Don’t Leave Lighting for Last
When it comes to developing a machine vision system with or without deep learning software, the requirements for creating high-quality images remain the same from a lighting perspective. Choosing the correct light involves a number of different considerations. Factors are dependent on individual applications, but typically include light structure, position, diffusion, and color. Most often, an application will require a lighting setup that maximizes contrast between features of interest and the background that is consistent, while other applications will require different lighting setups.

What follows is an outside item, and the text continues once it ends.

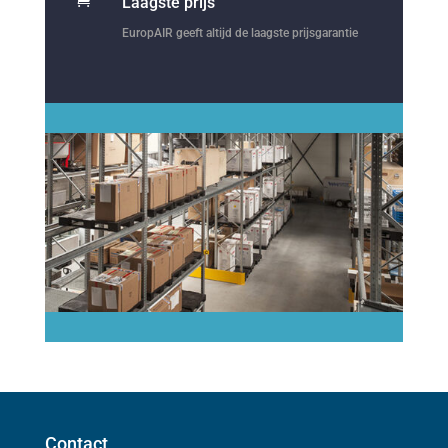
Laagste prijs
EuropAIR geeft altijd de laagste prijsgarantie
Contact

No matter the application, don’t wait until the end of the design process to consider lighting, which could lead to physical limitations in the system design. Instead, consider the desired vision system or deep learning outcomes from the start, and ensure that lighting is installed at the correct position relative to the camera. In all cases, remember that optimal lighting is irrefutably required for achieving success with machine vision and deep learning systems.